Se chiediamo al virologo quali sono le possibilità che il virus scompaia, la sua risposta non potrà che essere la seguente: “non si possono escludere le seconde e le terze ondate”.  Conseguentemente: se l’assoluto del virologo diventa il nostro assoluto, non potremo che condannarci agli arresti domiciliari a tempo indeterminato, per fronteggiare le future seconde e terze ondate. Dove sta allora l’errore logico? Nel porre la domanda al virologo? No. Sta nelle contestuali domande che non ci poniamo. L’errore logico è insidioso, proprio perché non risiede in ciò che facciamo, bensì in ciò che non facciamo.

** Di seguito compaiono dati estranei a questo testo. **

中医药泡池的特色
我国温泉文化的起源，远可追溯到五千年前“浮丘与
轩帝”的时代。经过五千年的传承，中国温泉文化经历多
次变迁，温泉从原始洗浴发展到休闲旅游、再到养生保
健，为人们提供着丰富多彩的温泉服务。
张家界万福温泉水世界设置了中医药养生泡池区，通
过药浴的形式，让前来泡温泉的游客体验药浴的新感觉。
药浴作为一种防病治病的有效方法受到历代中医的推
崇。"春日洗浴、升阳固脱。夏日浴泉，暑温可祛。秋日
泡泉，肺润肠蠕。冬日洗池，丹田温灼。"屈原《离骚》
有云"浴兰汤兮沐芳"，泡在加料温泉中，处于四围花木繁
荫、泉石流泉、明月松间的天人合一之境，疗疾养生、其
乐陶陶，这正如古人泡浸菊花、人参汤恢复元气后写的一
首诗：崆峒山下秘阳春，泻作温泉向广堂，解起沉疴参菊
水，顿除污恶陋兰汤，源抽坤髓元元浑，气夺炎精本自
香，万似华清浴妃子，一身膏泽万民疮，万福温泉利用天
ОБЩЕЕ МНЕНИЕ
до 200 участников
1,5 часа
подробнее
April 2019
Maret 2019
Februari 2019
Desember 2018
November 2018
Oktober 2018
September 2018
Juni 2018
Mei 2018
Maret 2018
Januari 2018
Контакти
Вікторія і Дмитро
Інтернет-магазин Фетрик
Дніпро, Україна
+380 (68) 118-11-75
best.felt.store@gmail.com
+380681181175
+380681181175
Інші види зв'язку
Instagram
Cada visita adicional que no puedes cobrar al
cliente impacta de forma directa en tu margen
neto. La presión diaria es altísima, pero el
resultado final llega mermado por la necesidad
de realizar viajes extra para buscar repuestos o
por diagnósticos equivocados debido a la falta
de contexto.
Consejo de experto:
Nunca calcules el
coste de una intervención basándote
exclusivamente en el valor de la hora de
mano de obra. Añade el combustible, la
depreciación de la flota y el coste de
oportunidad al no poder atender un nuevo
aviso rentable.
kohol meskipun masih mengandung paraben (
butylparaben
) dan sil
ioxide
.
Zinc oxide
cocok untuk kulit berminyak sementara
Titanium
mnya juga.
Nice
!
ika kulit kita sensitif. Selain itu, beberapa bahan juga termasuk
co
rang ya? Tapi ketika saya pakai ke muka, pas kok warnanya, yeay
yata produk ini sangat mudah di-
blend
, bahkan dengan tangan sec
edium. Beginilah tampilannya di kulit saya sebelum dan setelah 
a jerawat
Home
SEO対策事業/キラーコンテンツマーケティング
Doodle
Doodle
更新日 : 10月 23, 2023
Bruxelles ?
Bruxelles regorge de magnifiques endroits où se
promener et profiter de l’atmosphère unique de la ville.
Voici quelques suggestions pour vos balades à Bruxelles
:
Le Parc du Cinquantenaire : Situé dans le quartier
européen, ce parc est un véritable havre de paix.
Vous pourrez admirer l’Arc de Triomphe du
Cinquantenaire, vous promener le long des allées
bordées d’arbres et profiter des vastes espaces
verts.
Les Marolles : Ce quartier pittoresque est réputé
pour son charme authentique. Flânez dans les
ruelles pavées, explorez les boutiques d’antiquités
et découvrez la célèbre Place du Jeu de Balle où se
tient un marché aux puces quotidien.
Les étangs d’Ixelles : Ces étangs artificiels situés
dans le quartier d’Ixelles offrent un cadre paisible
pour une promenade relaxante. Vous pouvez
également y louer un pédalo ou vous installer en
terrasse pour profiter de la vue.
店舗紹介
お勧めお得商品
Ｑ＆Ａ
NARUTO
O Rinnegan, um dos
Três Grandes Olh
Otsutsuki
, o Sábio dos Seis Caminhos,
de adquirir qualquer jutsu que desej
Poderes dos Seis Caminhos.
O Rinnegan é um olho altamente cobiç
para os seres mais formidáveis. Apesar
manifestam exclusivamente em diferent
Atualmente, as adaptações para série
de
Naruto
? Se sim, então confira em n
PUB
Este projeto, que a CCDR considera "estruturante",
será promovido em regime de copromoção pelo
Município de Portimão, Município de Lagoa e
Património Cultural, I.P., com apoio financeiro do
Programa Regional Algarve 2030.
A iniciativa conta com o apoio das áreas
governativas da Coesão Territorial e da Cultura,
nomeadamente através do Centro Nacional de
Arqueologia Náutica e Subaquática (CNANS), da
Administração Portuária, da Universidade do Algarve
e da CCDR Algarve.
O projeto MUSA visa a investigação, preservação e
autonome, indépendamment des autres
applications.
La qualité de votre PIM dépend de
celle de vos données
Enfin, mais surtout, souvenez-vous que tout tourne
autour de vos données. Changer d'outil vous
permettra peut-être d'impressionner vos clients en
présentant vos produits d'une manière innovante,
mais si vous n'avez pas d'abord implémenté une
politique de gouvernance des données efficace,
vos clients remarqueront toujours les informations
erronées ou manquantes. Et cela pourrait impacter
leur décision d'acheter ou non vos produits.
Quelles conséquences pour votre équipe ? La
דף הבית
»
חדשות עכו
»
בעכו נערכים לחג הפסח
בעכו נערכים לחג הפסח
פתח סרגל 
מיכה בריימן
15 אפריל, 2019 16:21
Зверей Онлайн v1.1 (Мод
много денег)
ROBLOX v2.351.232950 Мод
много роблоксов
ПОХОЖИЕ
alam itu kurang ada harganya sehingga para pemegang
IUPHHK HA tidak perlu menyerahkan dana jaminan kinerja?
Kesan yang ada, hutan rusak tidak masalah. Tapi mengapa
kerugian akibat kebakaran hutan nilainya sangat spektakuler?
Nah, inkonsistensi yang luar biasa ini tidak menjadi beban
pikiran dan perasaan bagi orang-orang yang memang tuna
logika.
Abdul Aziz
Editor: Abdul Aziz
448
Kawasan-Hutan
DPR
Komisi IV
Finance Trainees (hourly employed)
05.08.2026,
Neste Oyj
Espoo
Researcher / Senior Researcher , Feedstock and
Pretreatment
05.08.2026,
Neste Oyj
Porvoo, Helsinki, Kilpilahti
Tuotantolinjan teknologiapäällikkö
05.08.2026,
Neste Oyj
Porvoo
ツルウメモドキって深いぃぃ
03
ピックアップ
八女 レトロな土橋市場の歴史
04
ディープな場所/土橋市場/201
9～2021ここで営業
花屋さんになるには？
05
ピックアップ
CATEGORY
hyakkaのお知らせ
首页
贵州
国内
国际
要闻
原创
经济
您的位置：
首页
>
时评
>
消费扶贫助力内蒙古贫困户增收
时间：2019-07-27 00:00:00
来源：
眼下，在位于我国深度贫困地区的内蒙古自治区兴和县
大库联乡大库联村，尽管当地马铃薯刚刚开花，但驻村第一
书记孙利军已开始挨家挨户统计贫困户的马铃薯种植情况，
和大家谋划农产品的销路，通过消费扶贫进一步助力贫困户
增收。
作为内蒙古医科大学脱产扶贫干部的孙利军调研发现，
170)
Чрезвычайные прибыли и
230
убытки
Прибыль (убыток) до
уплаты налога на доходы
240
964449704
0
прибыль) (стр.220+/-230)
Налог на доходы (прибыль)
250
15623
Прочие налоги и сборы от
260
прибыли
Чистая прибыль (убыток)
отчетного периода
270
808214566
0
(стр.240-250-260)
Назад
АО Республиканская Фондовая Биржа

Il giornalista che fa le domande al virologo, dovrebbe chiedere contestualmente al neurologo e allo psicologo, quali siano le probabili conseguenze sulla salute neurologica e psicologica dei “detenuti” al proprio domicilio. E non parliamo delle domande che egli non pone all’economista. E non parliamo poi delle domande che non pone al collega del suo stesso giornale, che si occupa di cronaca nera. Dovrebbe chiedergli se, per caso, qualche omicidio sia riconducibile alla convivenza forzata in tempo di Coronavirus. E magari dovrebbe dare un’occhiata pure ai suicidi, per capire quanti possano connettersi alla sindrome ansioso-depressiva dei cittadini italiani agli arresti domiciliari.

In verità, le omissioni del nostro immaginario giornalista sono altrettante colpe politiche degli organi di amministrazione (presidente del Consiglio in testa). È compito della politica, non certo dei virologi o di altri cultori di qualsivoglia branca scientifica, “relativizzare” tutti i possibili “assoluti”, nella consapevolezza della coesistenza di molteplici e variegati interessi sociali, in eterno conflitto, tra i quali è necessario mediare alla ricerca del giusto punto di equilibrio. Oggi invece assistiamo alla dittatura del “Coronavirus”, al quale tutto si piega, perfino la nostra libertà di camminare o contemplare il mare, ancorché i virologi escludano il contagio in cammino o in solitaria contemplazione.

A nessun bene assoluto possiamo sacrificare la nostra libertà. La salute fisica è un bene primario; ci sta a cuore non meno che a chiunque altro; ma escludiamo che la “tracciabilità” dei nostri spostamenti sia essenziale per salvaguardare la salute fisica degli italiani. Le menti obnubilate dai nuovi conformismi salutistici, ambientalistici, multiculturalistici. Immaginano che il sacrificio della nostra libertà ai nuovi totem sia giusto e doveroso, semplicemente perché hanno un nome diverso da quelli del passato fascista; al contrario, i liberali non credono che cambiare il nome agli assoluti ne elimini per ciò stesso la carica autoritaria e liberticida. Il nuovo fascismo, che volge lo sguardo all’Oriente, non è meno pericoloso del primo, che volgeva lo sguardo all’Occidente.